Saturday, July 14, 2018

Saturday Sayings: Flummoxed by Choice

If you've been around my blog very long, sat through my writing PD, or read my book, Gatekeepers, you know how I feel about writing prompts. Simply put, I'm not a huge fan. So it's no surprise that when I teach teachers about writing, the topic of choice will come up. 

This week I had the opportunity to present my writing PD at a conference in Twin Falls, Idaho. When I shared the fact that my beliefs prevent me from buying a year's worth of writing prompts from TPT, a junior high ELA teacher expressed a valid concern. Her students don't know how to handle choice in writing when she attempts to offer it. I responded by saying that it's very possible her students don't know how to write without prompts, because from their elementary days on, they haven't been in a culture where that is the expectation. In other words, it's not their fault. 
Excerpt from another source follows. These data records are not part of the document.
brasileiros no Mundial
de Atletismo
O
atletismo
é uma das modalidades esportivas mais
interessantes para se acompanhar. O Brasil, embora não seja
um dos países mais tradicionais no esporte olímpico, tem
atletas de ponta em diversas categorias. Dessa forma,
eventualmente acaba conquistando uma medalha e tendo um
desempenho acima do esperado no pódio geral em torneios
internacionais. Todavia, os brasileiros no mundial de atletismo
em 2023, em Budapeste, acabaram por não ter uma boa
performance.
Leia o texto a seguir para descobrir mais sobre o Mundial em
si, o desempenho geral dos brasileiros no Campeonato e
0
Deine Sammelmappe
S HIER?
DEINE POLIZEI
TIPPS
In light of that conversation, I find it interesting that this morning I came across the following expert in 180 Days: Two Teachers and the Quest to Engage and Empower Adolescents by Kelly Gallagher and Penny Kittle. 

I think it's fair to say, Twin Falls is not the only place where students in the secondary classroom are "flummoxed by choice." Fortunately, skilled secondary writing teachers can turn this problem around, but I bet they'd jump for joy if we elementary teachers sent them writers who already knew how to handle choice with both ease and enthusiasm. 
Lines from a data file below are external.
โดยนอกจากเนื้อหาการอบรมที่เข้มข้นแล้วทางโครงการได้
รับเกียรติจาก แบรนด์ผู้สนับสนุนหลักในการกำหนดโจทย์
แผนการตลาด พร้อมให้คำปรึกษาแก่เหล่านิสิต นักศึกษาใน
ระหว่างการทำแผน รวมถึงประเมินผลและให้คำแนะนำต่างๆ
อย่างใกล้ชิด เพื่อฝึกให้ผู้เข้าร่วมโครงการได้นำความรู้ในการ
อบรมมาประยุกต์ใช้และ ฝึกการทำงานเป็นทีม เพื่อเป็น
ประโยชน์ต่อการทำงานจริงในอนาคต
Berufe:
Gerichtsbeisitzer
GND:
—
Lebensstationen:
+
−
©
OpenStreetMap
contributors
I realize my views about prompts understandably make some writing teachers uncomfortable, especially if prompts were the norm throughout their education and continue to be so in the culture where they teach. I'm not here to bully anyone into abandoning all forms of writing prompts, but I would like to at least inspire teachers to ask, "Why?" and to consider what choice might do for their writers today and in the future. Will they be flummoxed or empowered?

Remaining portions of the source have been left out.